You are viewing a plain text version of this content. The canonical link for it is here.

Posted to user@cassandra.apache.org by Mason Hale <ma...@onespot.com> on 2010/07/07 18:23:17 UTC

Cluster performance degrades if any single node is slow

We've been experiencing some cluster-wide performance issues if any single
node in the cluster is performing poorly. For example this occurs if
compaction is running on any node in the cluster, or if a new node is being
bootstrapped.

We believe the root cause of this issue is a performance optimization in
Cassandra that requests the "full" data from only a single node in the
cluster, and MD5 checksums of the same data from all other nodes (depending
on the consistency level of the read) for a given request. The net effect of
this optimization is the read will block until the data is received from the
node that is replying with the full data, even if all other nodes are
responding much more quickly. Thus the entire cluster is only as fast as the
slowest node for some fraction of all requests. The portion of requests sent
to the slow node is a function of the total cluster size, replication factor
and consistency level. For smallish clusters (e.g. 10  or fewer servers)
this performance degradation can be quite pronounced.

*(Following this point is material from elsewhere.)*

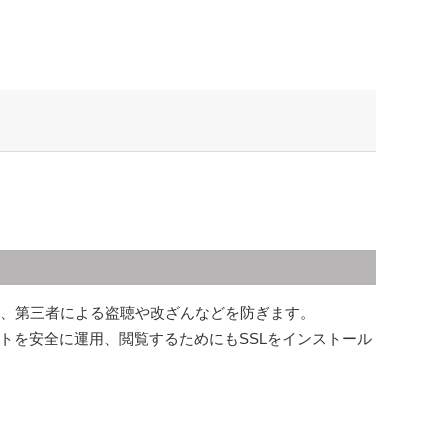
化して、第三者による盗聴や改ざんなどを防ぎます。
トを安全に運用、閲覧するためにもSSLをインストール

CASSANDRA-981 (https://issues.apache.org/jira/browse/CASSANDRA-981)
discusses this issue and proposes the solution of dynamically identifying
slow nodes and automatically treating them as if they were on a remote
network, thus preventing certain performance critical operations (such as
full data requests) from being performed on that node. This seems like a
fine solution.

However, a design that requires any read operation to wait on the reply from
a specific single node seems counter to the fundamental design goal of
avoiding any single points of failure. In this case, a single node with
degraded performance (but still online) can dramatically reduce the overall
performance of the cluster. The proposed solution would dynamically detect
this condition and take evasive action when the condition is detected, but
it would require some number of requests to perform poorly before a slow
node is detected. It also smells like a complex solution that could have
some unexpected side-effects and edge-cases.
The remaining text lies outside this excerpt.